Une interne passait devant la vitre de la chambre, Paul écarquilla les yeux.
— Je vous dérange ? demanda Lauren en entrant dans la pièce.
— Non, dit Paul.
Il s’apprêtait justement à aller chercher un café au distributeur. Il en proposa un à Arthur, Lauren répondit à sa place que ce n’était pas recommandé. Paul s’éclipsa.
— Vous êtes blessée ? s’inquiéta Arthur.
— Un accident stupide, confia Lauren en décrochant la feuille de soins au pied du lit.
Arthur regarda l’attelle.
— Qu’est-ce qui vous est arrivé ?
— Une indigestion à la fête du crabe !
— Et on peut se casser le pied comme ça ?
— Ce n’est qu’une méchante coupure.
— Ils vous ont pincée ?
— Vous n’avez aucune idée de ce que je vous raconte, n’est-ce pas ?
— Pas vraiment, mais si vous voulez bien m’en dire un peu plus…
— Et vous, comment s’est déroulée votre nuit ?
— Assez agitée.
— Vous avez quitté votre lit ? demanda Lauren, pleine d’espoir.

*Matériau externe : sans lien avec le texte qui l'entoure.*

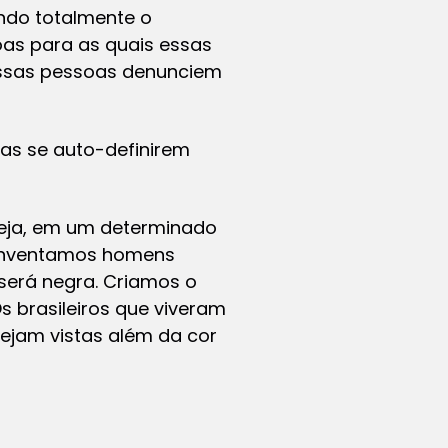
endo totalmente o
as para as quais essas
essas pessoas denunciem
as se auto-definirem
 seja, em um determinado
, inventamos homens
será negra. Criamos o
s brasileiros que viveram
ejam vistas além da cor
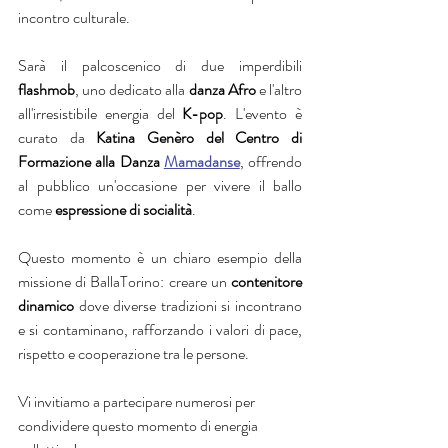
incontro culturale.
Sarà il palcoscenico di due imperdibili 
flashmob
, uno dedicato alla 
danza Afro
 e l'altro 
all'irresistibile energia del 
K-pop
. L'evento è 
curato da 
Katina Genèro del Centro di 
Formazione alla Danza 
Mamadanse
, offrendo 
al pubblico un'occasione per vivere il ballo 
come 
espressione di socialità
.
Questo momento è un chiaro esempio della 
missione di BallaTorino: creare un 
contenitore 
dinamico 
dove diverse tradizioni si incontrano 
e si contaminano, rafforzando i valori di pace, 
rispetto e cooperazione tra le persone.
Vi invitiamo a partecipare numerosi per 
condividere questo momento di energia 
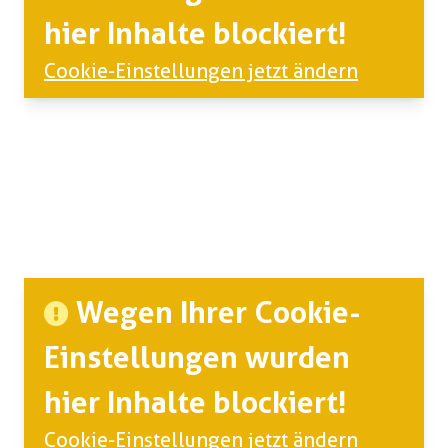
hier Inhalte blockiert!
Cookie-Einstellungen jetzt ändern
Wegen Ihrer Cookie-
Einstellungen wurden
hier Inhalte blockiert!
Cookie-Einstellungen jetzt ändern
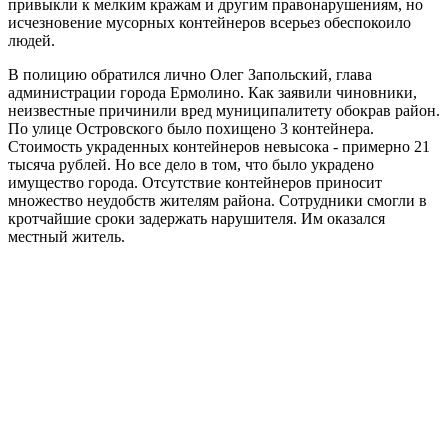
привыкли
к
мелким
кражам
и
другим
правонарушениям
,
но
исчезновение
мусорных
контейнеров
всерьез
обеспокоило
людей
.
В
полицию
обратился
лично
Олег
Запольский,
глава
администрации
города
Ермолино
.
Как
заявили
чиновники
,
неизвестные
причинили
вред
муниципалитету
обокрав
район
.
По
улице
Островского
было
похищено
3
контейнера
.
Стоимость
украденных
контейнеров
невысока
-
примерно
21
тысяча
рублей
.
Но
все
дело
в
том
,
что
было
украдено
имущество
города
.
Отсутствие
контейнеров
приносит
множество
неудобств
жителям
района
.
Сотрудники
смогли
в
кротчайшие
сроки
задержать
нарушителя
.
Им
оказался
местный
житель
.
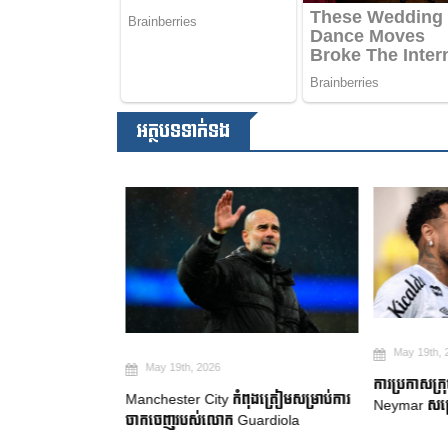
អត្ថបទទាក់ទង
May 19th, 2
May 19th, 2026
២ ឆ្នាំ ដើម្បី
ការប្រកាសក្រុ
Manchester City កំពុងត្រៀមសម្រាប់ការ
gue
Neymar សម្រេ
ចាកចេញរបស់លោក Guardiola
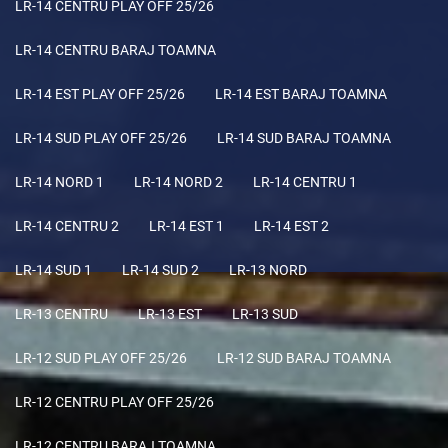
LR-14 CENTRU PLAY OFF 25/26
LR-14 CENTRU BARAJ TOAMNA
LR-14 EST PLAY OFF 25/26
LR-14 EST BARAJ TOAMNA
LR-14 SUD PLAY OFF 25/26
LR-14 SUD BARAJ TOAMNA
LR-14 NORD 1
LR-14 NORD 2
LR-14 CENTRU 1
LR-14 CENTRU 2
LR-14 EST 1
LR-14 EST 2
LR-14 SUD 1
LR-14 SUD 2
LR-13 NORD
LR-13 CENTRU
LR-13 EST
LR-13 SUD
LR-12 SUD PLAY OFF 25/26
LR-12 SUD BARAJ TOAMNA
LR-12 CENTRU PLAY OFF 25/26
LR-12 CENTRU BARAJ TOAMNA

— Je m’y suis plutôt enfoncé ; mon cerveau a surchauffé à ce qu’il paraît, ils ont dû me remonter au bloc en urgence.
Lauren le regarda attentivement.
— Qu’est-ce qu’il y a ? demanda Arthur. Vous allez l’air étrange.
— Non, rien, c’est idiot.
— Il y a un problème avec mes résultats ?
— Non, rassurez-vous, ça n’a rien à voir, dit-elle d’une voix douce.
— Alors de quoi s’agit-il ?
Elle s’appuya à la rambarde du lit.
— Vous n’avez aucun souvenir de…
— De quoi ? l’interrompit Arthur, fébrile.
— Non, c’est vraiment ridicule, ça n’a aucun sens.
— Dites-le-moi quand même ! insista Arthur.
Lauren se dirigea vers la fenêtre.
— Je ne bois jamais d’alcool, et là, je crois que j’ai pris la plus grande cuite de ma vie !
Arthur restait silencieux, elle se retourna, et les mots sortirent de sa gorge sans même qu’elle puisse les retenir.
— Ce que je voudrais vous dire n’est pas facile à entendre…
Une femme entra dans la pièce, portant une immense gerbe de fleurs qui masquait son visage. Elle posa le bouquet sur la table roulante et avança jusqu’au lit.
— Mon Dieu que j’ai eu peur ! dit Carol-Ann en prenant Arthur dans ses bras.
Lauren regarda l’anneau serti de diamants que la femme portait à l’annulaire de la main gauche.
— C’était absurde, murmura Lauren, je voulais juste prendre de vos nouvelles, je vous laisse avec votre fiancée.
Carol-Ann serrait Arthur encore plus fort, elle caressa ses joues.
— Tu sais que dans certains pays, on appartient pour toujours à celui qui vous a sauvé la vie !
— Carol-Ann, tu m’étouffes.
La jeune femme, un peu confuse, desserra son étreinte, elle se redressa et ajusta sa jupe. Arthur chercha le regard de Lauren mais elle n’était déjà plus là.